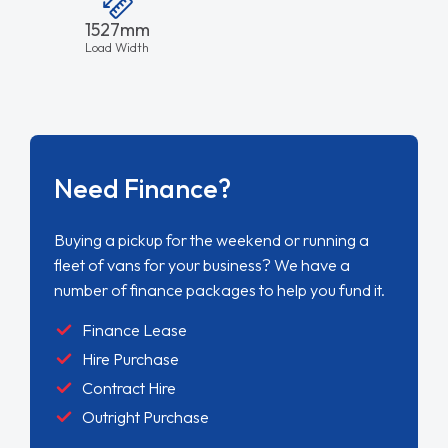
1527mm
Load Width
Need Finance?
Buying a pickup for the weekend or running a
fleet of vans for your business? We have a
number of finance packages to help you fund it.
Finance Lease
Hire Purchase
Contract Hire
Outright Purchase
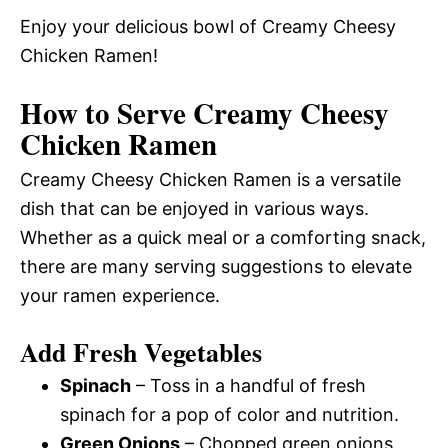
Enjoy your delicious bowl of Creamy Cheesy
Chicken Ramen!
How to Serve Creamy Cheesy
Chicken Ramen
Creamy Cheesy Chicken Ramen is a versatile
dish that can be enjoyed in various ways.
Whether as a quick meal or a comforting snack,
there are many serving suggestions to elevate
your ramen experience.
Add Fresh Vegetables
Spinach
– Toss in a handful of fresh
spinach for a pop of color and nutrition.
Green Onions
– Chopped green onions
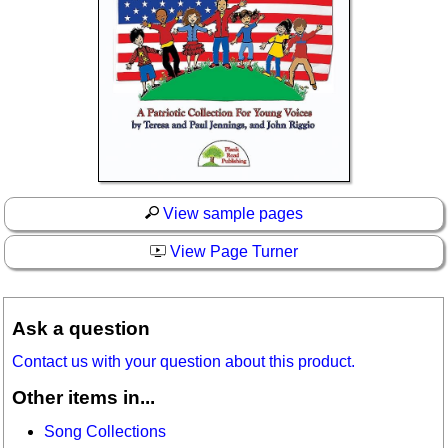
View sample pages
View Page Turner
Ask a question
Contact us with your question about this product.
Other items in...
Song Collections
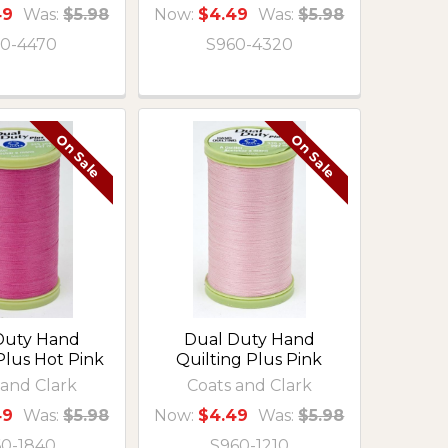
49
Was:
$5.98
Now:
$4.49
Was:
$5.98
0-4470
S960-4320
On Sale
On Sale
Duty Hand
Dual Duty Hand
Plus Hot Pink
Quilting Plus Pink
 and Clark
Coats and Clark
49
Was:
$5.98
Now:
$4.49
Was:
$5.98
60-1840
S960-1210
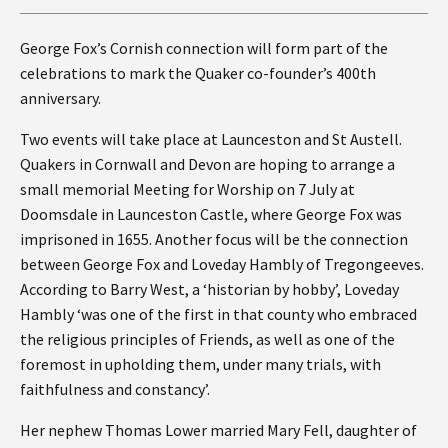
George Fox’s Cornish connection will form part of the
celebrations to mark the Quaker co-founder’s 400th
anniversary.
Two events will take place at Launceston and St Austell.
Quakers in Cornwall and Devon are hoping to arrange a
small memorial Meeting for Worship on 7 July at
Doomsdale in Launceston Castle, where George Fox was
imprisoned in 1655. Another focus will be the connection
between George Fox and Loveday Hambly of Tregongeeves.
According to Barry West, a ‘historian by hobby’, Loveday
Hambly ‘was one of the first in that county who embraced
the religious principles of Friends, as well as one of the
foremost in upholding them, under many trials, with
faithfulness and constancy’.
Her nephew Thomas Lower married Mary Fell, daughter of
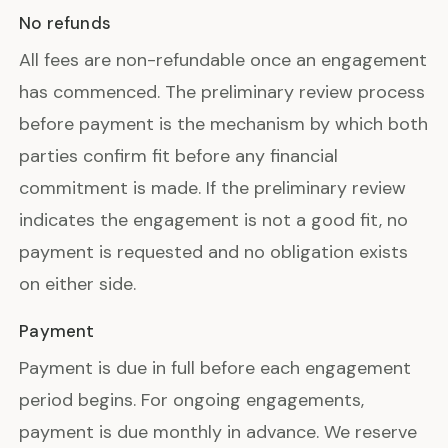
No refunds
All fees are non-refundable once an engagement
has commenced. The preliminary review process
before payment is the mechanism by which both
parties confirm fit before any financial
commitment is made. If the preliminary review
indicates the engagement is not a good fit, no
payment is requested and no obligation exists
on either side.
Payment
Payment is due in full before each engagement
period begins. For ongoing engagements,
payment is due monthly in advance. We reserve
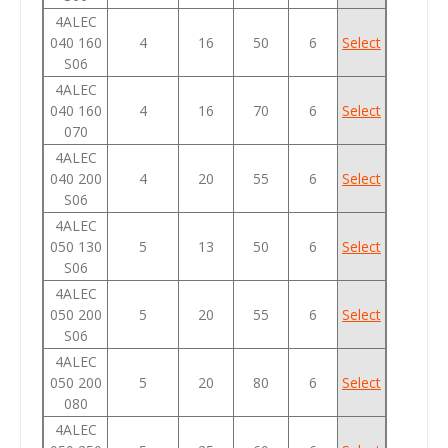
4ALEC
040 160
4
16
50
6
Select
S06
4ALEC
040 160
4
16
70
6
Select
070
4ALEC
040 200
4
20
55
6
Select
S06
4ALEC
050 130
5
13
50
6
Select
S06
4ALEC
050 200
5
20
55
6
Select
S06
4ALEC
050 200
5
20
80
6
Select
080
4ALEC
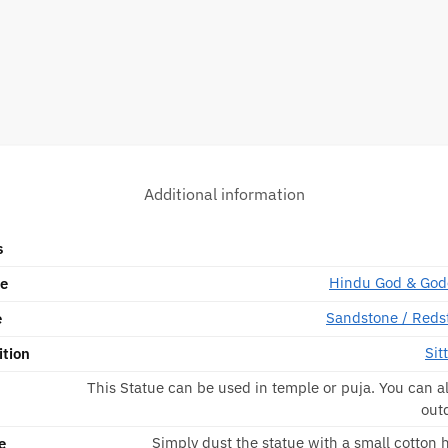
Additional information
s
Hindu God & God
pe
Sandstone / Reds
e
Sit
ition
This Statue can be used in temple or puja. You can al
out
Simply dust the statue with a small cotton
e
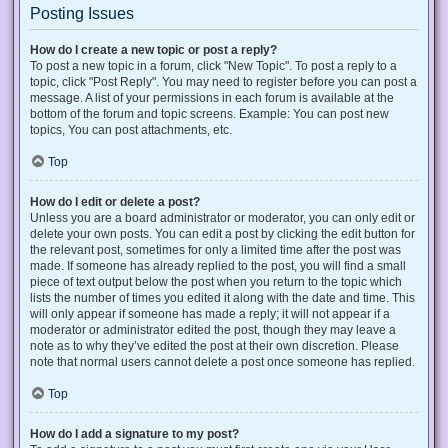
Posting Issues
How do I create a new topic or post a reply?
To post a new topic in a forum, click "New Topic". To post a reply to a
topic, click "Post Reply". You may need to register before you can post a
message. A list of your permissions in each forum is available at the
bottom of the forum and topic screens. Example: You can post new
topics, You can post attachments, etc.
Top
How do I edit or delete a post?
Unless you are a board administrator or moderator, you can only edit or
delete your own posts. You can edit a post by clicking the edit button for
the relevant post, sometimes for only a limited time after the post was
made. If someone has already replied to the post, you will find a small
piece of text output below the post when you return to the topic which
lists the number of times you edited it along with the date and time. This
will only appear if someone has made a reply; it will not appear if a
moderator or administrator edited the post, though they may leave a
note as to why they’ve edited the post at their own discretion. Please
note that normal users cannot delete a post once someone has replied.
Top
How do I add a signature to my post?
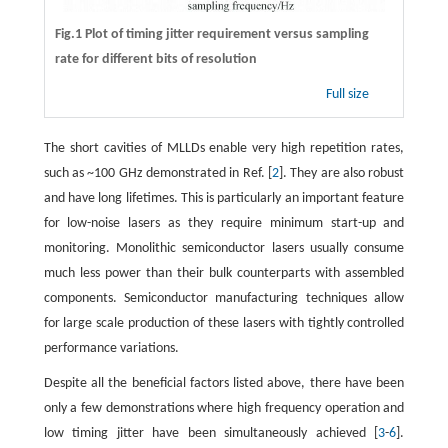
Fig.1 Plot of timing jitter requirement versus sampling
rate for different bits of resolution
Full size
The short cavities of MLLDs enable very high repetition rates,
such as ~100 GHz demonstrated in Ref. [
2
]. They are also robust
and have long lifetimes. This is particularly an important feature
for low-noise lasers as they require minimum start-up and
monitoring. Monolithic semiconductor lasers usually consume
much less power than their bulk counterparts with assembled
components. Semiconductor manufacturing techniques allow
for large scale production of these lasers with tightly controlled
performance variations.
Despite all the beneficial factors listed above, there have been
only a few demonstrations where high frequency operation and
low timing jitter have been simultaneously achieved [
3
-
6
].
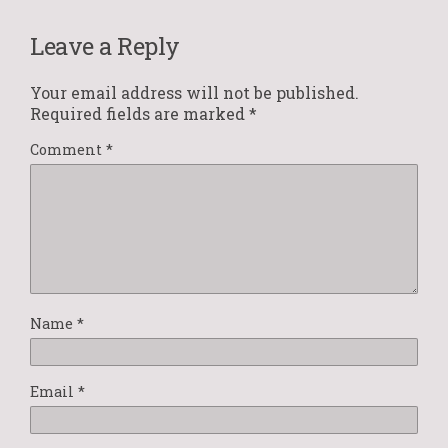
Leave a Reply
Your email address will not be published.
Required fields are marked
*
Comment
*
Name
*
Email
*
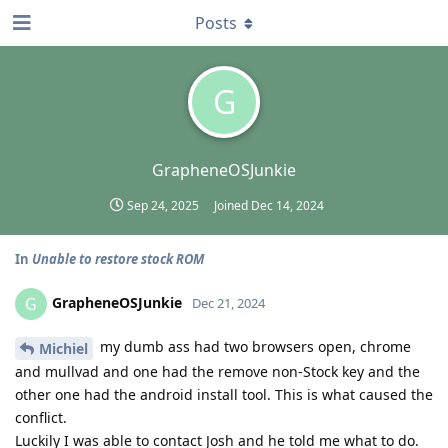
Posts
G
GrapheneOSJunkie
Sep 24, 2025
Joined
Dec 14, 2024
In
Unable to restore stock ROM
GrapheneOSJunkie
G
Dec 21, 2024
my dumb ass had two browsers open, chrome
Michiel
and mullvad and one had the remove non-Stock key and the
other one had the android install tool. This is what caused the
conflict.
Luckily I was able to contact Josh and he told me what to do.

____________

DIRECTIONS FOR THIS TASK => Gather up, from the records above, each line where the word "small" appears.

RESULT =>
small memorial Meeting for Worship on 7 July at
Simply dust the statue with a small cotton
made. If someone has already replied to the post, you will find a small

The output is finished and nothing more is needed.